#### [EXERCISE GOAL]
Give the lines again exactly as they appear, beginning at the one with "Новые тайны" and ending at the last line of the records.

━━ GIVEN INFORMATION ━━

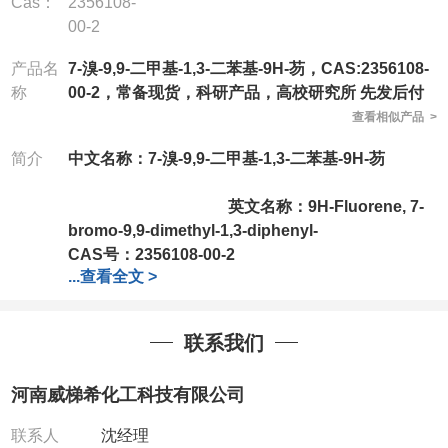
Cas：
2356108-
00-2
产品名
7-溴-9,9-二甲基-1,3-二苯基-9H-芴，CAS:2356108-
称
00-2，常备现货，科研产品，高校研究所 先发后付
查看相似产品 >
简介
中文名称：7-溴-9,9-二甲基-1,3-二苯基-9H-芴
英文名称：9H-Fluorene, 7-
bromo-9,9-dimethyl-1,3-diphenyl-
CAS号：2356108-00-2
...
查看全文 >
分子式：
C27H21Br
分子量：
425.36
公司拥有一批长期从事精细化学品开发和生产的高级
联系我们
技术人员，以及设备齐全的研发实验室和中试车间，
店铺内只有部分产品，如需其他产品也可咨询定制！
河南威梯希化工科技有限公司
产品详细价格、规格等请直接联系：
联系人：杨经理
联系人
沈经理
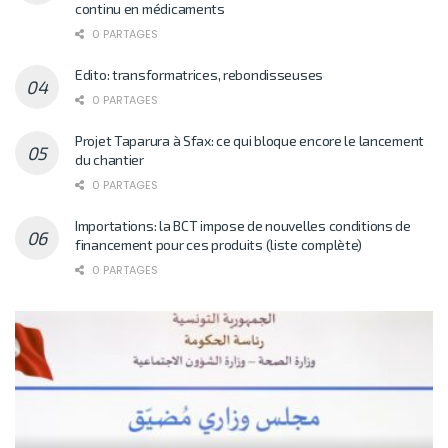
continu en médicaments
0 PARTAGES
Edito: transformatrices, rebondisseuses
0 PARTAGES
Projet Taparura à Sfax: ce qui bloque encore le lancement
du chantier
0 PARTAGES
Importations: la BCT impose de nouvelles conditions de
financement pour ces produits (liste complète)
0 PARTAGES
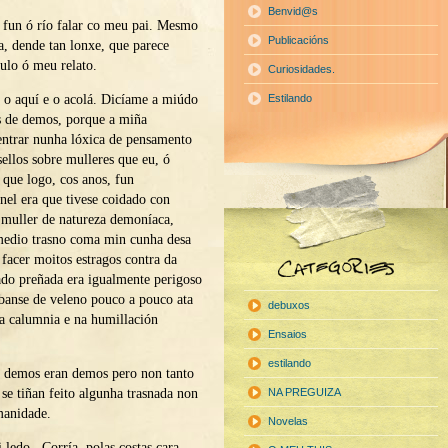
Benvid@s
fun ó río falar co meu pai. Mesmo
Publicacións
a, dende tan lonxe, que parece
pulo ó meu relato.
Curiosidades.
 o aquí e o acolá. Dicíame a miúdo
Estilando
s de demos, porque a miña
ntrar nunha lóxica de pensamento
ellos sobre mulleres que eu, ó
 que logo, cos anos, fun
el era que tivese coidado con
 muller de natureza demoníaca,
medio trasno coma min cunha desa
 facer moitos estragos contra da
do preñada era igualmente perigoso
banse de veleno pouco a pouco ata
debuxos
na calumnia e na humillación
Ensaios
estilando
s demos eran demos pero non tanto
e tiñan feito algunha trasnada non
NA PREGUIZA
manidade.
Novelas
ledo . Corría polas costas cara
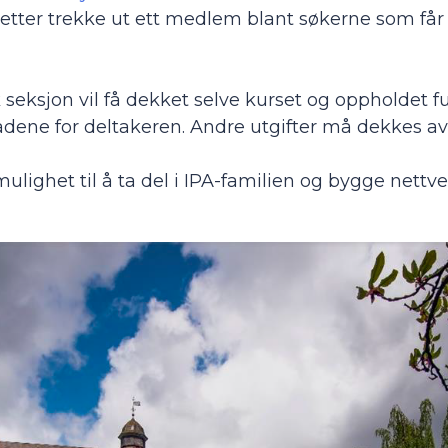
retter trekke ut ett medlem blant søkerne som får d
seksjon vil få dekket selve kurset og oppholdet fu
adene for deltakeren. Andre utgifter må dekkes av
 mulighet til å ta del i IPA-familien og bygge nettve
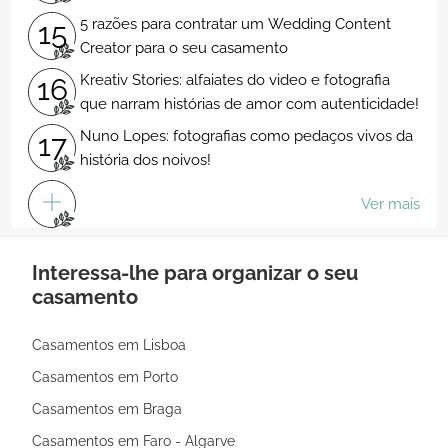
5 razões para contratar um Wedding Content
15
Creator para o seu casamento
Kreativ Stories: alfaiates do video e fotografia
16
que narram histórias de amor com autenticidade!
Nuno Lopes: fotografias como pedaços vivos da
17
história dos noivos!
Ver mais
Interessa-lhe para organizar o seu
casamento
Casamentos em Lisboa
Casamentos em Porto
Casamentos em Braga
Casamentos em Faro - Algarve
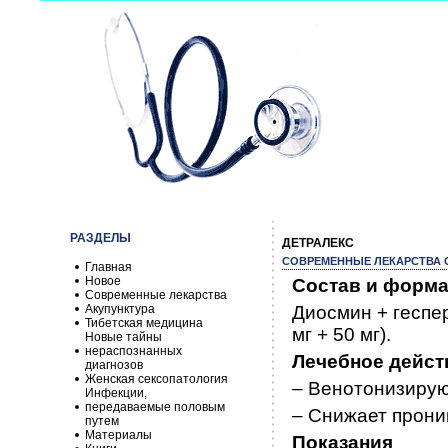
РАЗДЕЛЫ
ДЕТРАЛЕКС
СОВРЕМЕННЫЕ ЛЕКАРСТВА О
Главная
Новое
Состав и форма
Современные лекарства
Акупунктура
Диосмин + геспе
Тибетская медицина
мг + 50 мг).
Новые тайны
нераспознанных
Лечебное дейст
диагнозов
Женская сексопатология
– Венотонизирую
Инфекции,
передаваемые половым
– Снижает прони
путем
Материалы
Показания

━━━

#### [COMPLETED EXERCISE]
Новые тайны
нераспознанных
Лечебное дейст
диагнозов
Женская сексопатология
– Венотонизирую
Инфекции,
передаваемые половым
– Снижает прони
путем
Материалы
Показания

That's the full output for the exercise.